#### Work instructions:
Return, without pictures, the lines from the start of the data through the one that contains "GET TO KNOW ME".

[Items from a dataset]
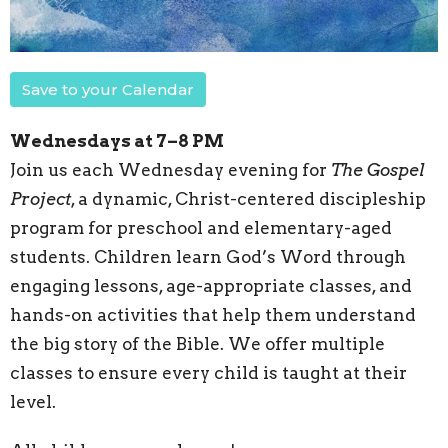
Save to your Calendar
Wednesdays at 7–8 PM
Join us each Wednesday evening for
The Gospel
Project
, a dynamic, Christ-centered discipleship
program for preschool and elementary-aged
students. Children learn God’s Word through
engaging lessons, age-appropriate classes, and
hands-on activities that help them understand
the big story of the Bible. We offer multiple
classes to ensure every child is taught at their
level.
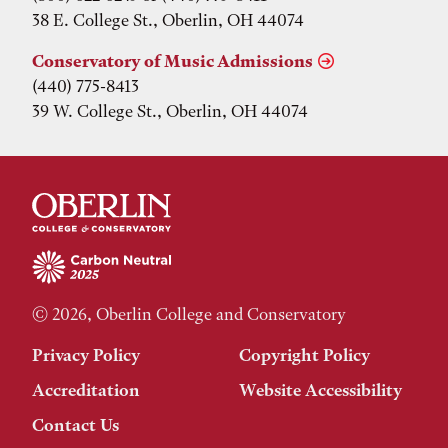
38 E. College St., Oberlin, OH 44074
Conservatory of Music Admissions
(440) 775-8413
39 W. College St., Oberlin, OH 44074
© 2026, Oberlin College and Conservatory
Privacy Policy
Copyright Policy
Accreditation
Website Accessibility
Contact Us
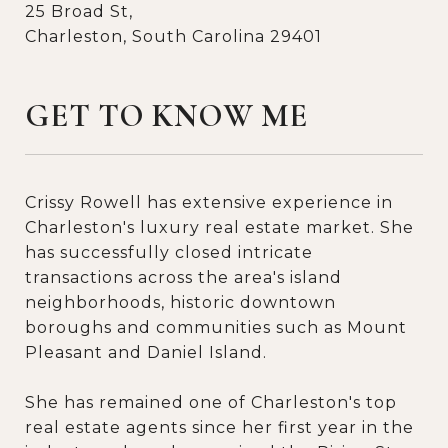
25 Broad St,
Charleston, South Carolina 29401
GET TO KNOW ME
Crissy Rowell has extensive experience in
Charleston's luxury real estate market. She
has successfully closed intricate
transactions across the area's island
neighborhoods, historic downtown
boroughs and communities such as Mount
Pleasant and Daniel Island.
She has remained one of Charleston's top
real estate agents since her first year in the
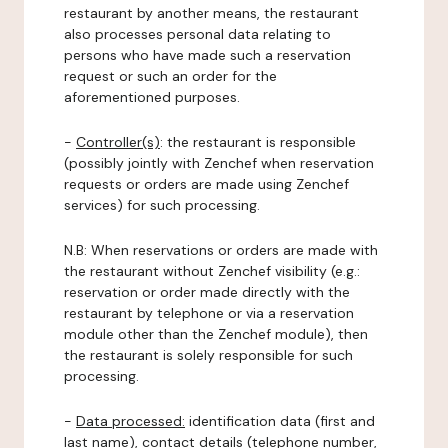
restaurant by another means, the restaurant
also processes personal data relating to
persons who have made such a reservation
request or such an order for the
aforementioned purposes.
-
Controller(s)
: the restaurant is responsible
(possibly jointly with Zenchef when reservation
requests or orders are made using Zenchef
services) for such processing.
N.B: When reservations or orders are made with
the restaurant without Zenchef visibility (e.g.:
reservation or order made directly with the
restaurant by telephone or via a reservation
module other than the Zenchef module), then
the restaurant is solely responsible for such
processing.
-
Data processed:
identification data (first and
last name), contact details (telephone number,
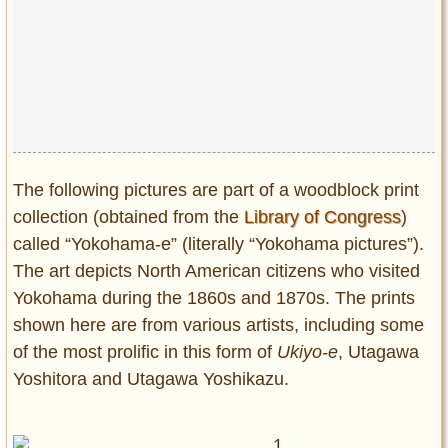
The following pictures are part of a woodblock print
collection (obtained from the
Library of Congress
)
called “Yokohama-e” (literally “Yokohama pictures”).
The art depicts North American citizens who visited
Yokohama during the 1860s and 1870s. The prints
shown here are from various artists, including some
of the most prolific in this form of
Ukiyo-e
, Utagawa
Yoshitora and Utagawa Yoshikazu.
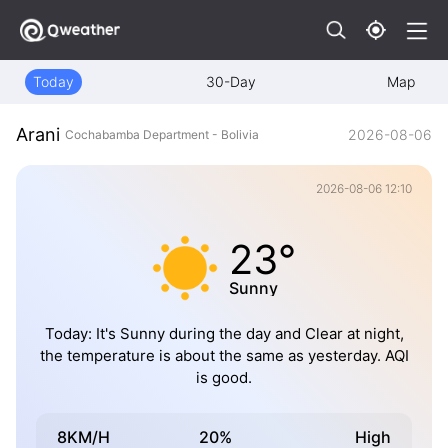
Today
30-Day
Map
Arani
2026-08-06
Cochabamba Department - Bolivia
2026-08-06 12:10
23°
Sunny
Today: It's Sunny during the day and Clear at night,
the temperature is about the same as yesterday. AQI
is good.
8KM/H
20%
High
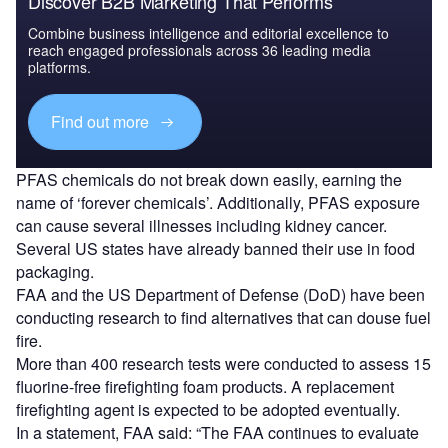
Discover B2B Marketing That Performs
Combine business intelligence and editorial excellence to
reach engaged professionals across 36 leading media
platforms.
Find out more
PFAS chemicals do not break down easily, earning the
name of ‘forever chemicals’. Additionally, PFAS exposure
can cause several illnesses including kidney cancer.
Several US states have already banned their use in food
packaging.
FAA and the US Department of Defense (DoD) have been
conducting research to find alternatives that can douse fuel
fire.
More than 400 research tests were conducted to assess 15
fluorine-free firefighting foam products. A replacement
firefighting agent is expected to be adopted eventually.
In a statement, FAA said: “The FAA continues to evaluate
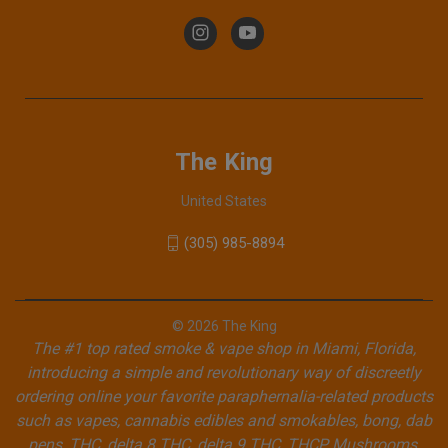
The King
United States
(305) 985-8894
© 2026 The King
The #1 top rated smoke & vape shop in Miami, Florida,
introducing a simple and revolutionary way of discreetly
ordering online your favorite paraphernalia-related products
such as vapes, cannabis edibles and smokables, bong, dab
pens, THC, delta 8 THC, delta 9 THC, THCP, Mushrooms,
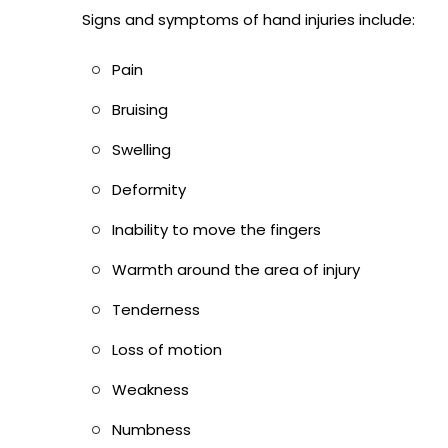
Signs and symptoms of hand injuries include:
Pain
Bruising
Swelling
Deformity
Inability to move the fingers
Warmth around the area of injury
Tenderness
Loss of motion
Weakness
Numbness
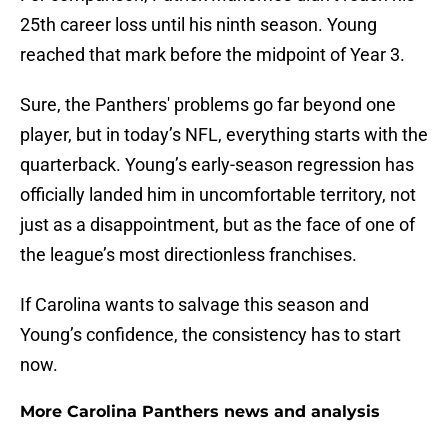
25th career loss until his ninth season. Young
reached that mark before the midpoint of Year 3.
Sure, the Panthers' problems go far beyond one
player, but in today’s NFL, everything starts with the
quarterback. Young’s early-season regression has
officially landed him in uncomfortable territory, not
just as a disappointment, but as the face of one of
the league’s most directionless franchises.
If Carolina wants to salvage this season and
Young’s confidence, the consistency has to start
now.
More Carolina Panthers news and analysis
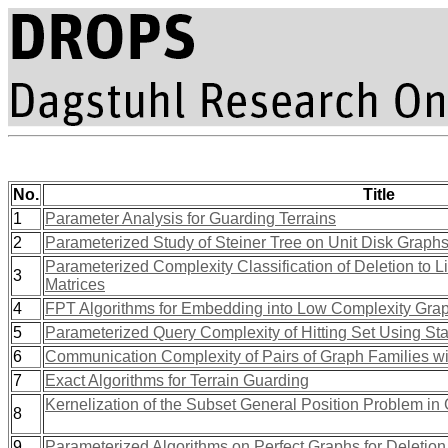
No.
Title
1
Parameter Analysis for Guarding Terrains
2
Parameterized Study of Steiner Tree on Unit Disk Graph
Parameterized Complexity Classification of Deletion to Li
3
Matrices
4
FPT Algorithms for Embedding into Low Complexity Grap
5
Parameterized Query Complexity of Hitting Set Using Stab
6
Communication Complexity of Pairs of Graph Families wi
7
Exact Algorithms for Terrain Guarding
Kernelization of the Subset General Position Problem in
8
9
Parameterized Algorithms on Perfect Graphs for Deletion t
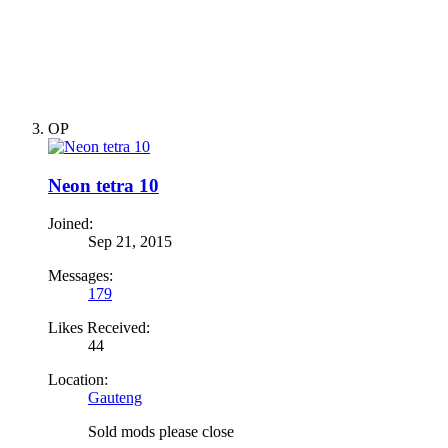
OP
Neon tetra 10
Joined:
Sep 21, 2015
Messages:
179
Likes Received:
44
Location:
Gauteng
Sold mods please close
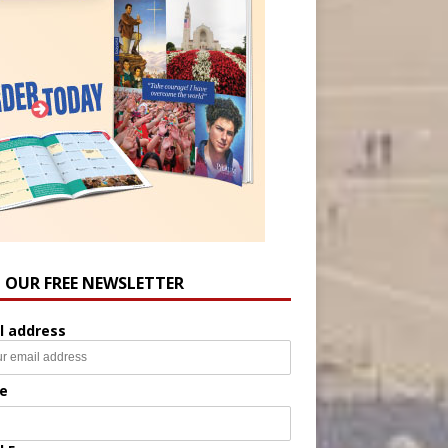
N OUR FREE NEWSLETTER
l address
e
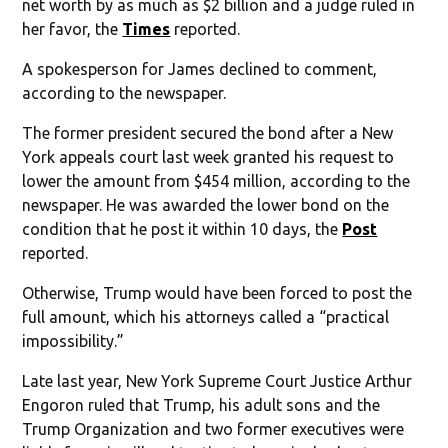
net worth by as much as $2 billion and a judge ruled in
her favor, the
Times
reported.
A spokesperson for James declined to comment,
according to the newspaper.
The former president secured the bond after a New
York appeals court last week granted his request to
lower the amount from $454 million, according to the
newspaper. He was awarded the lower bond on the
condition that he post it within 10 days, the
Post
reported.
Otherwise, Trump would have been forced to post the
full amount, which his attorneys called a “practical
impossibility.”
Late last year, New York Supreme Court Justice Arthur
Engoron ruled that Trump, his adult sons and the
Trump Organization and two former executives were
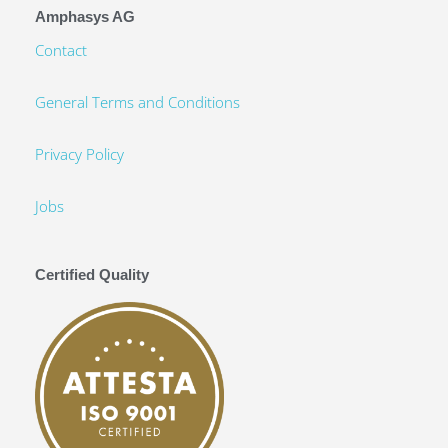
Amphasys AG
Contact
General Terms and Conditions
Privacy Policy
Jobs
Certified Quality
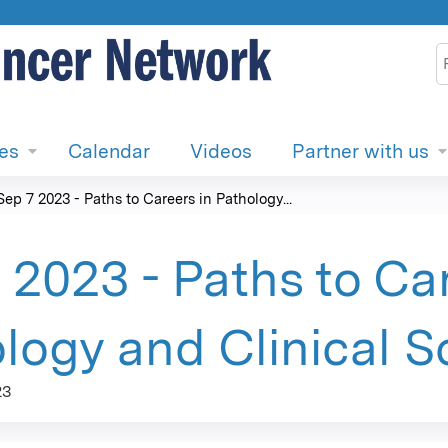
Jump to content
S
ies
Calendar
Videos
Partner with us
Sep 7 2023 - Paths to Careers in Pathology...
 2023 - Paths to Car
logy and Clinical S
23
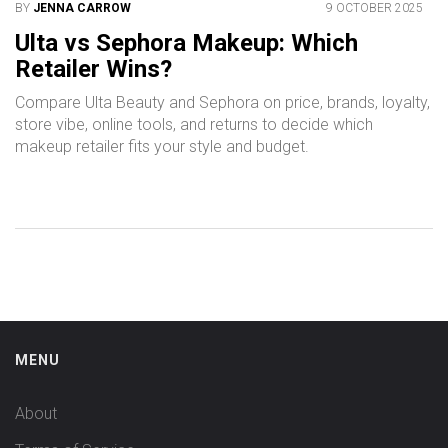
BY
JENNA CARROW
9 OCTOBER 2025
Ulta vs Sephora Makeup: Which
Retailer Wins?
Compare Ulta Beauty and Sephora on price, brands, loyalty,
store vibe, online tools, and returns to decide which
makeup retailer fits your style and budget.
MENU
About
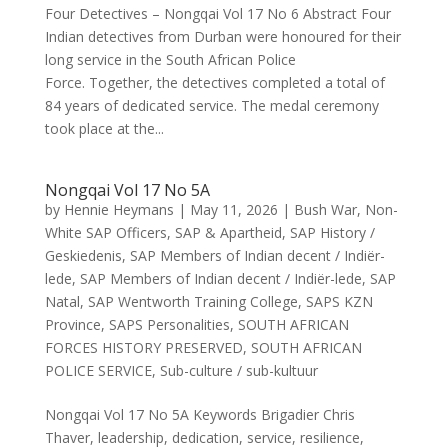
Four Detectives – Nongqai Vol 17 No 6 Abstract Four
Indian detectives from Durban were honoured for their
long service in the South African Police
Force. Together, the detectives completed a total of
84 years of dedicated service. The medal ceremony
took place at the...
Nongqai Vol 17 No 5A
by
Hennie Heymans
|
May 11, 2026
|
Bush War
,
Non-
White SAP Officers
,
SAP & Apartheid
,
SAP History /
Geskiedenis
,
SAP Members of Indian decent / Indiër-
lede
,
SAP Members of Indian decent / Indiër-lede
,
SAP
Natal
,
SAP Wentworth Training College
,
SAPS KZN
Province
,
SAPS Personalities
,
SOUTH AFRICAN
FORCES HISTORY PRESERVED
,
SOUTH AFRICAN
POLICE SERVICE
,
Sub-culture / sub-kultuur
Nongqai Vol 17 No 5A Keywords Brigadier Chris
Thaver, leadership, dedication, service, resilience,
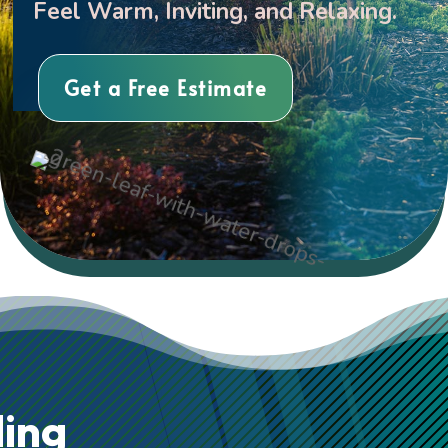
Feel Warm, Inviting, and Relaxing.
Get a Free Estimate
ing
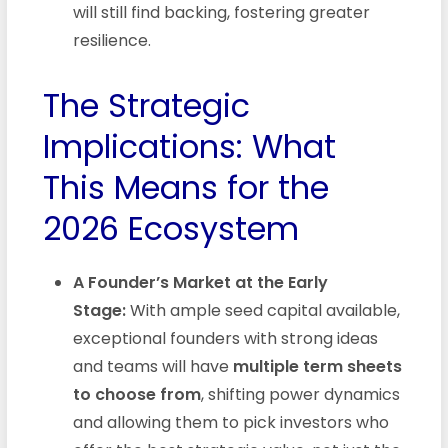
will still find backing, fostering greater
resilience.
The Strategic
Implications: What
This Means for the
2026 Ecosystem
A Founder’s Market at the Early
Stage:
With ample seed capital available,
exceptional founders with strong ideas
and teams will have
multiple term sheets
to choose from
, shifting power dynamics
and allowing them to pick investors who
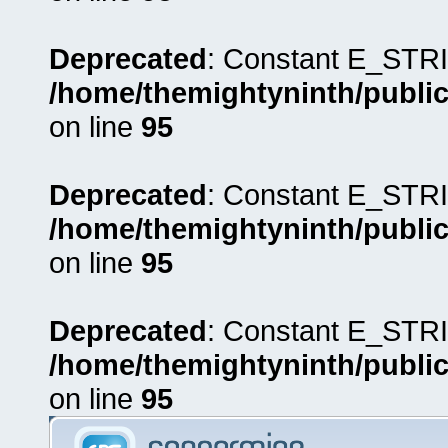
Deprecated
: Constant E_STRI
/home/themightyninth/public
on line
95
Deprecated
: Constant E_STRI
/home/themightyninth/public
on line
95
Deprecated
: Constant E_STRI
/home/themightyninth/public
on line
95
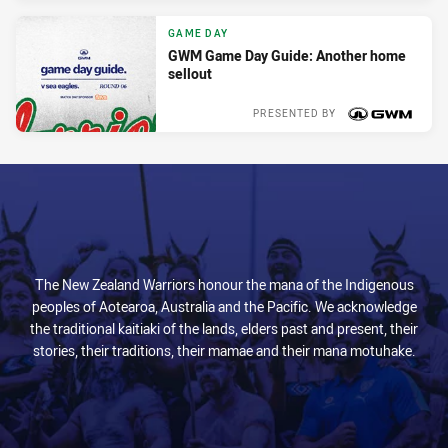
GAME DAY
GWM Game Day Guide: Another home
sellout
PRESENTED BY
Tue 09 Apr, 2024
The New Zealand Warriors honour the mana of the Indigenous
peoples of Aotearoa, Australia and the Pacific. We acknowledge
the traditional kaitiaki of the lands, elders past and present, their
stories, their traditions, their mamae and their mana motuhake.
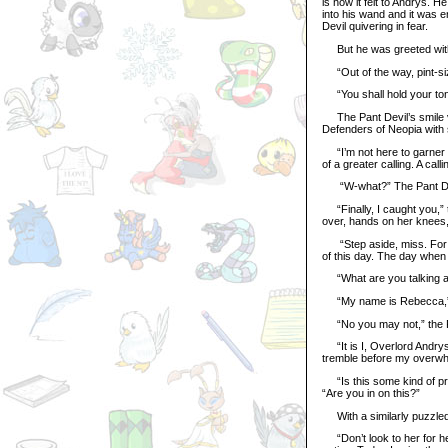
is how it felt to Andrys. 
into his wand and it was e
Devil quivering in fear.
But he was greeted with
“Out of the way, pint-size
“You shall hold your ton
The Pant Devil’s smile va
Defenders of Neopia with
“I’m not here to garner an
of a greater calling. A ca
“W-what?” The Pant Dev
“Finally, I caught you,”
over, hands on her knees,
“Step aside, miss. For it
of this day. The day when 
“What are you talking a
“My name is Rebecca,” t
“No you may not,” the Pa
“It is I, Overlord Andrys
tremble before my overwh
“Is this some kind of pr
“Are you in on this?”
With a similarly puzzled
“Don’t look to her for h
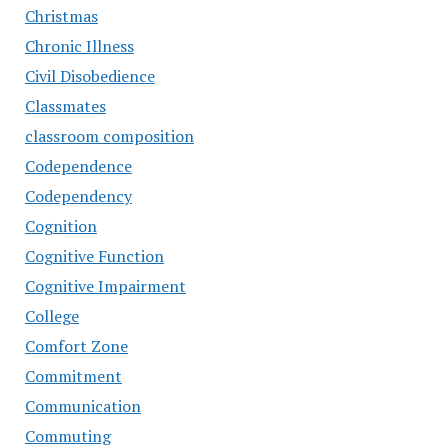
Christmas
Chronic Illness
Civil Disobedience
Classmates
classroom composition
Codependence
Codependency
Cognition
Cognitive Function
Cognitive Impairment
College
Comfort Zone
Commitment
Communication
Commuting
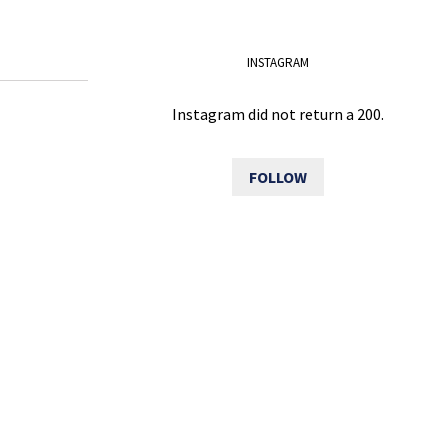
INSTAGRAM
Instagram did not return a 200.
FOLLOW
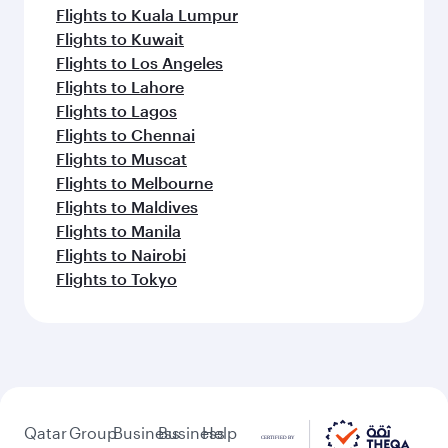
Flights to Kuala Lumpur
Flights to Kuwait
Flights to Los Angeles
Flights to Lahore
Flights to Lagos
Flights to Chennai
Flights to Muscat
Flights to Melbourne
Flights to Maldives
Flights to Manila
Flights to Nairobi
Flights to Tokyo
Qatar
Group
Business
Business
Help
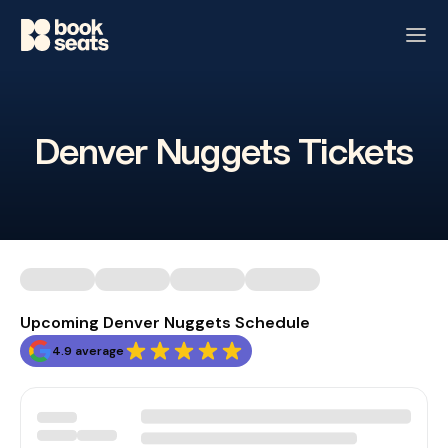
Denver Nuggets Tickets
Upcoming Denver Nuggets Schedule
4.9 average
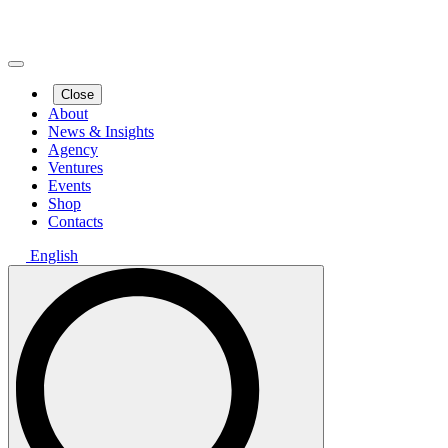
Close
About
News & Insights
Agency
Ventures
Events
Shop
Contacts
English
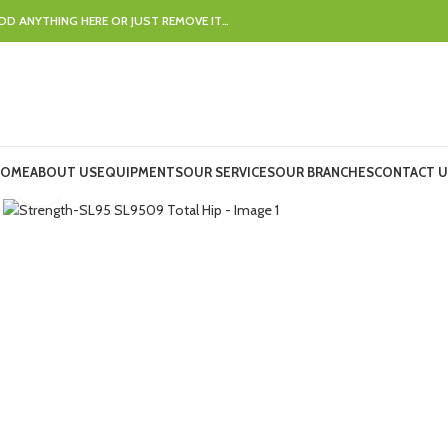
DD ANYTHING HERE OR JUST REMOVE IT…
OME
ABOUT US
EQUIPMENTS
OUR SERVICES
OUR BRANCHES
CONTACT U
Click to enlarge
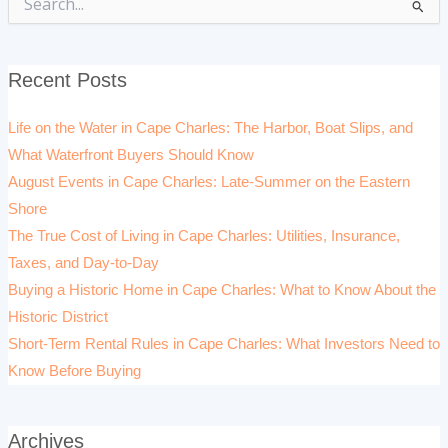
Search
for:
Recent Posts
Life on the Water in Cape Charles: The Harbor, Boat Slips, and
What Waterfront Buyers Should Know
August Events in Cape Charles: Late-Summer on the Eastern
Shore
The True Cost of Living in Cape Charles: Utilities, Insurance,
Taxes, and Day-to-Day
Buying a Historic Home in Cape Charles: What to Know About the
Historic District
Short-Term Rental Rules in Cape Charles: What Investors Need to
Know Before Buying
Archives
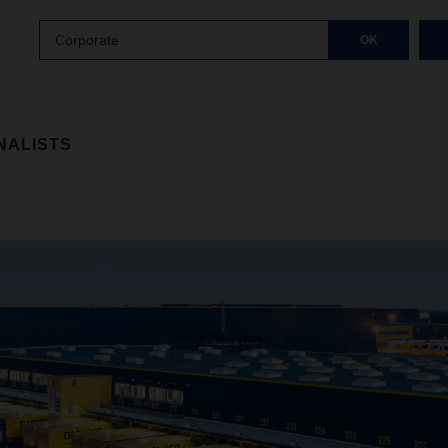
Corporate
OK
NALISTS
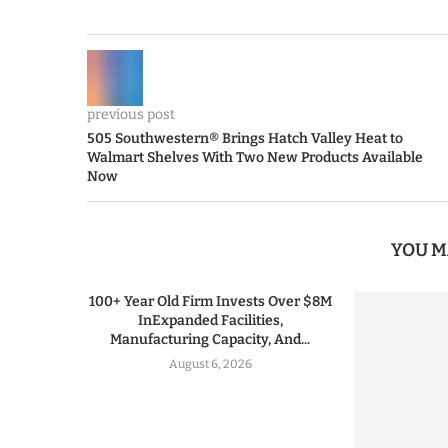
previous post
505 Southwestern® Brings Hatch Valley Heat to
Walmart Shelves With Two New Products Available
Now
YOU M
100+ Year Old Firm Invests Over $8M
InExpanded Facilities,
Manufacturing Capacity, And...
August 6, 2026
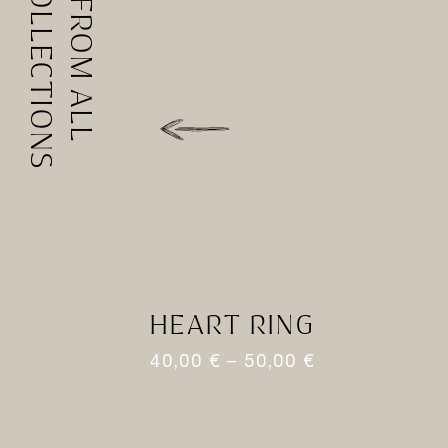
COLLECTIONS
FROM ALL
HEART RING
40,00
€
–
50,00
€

#### Finished task:
Save to your Calendar
Wednesdays at 7–8 PM
Join us each Wednesday evening for
The Gospel
Project
, a dynamic, Christ-centered discipleship
program for preschool and elementary-aged
students. Children learn God’s Word through
engaging lessons, age-appropriate classes, and
hands-on activities that help them understand
the big story of the Bible. We offer multiple
classes to ensure every child is taught at their
level.
38 E. College St., Oberlin, OH 44074
Conservatory of Music Admissions
(440) 775-8413
39 W. College St., Oberlin, OH 44074
© 2026, Oberlin College and Conservatory
Privacy Policy
Copyright Policy
Accreditation
Website Accessibility
Contact Us
25 Broad St,
Charleston, South Carolina 29401
GET TO KNOW ME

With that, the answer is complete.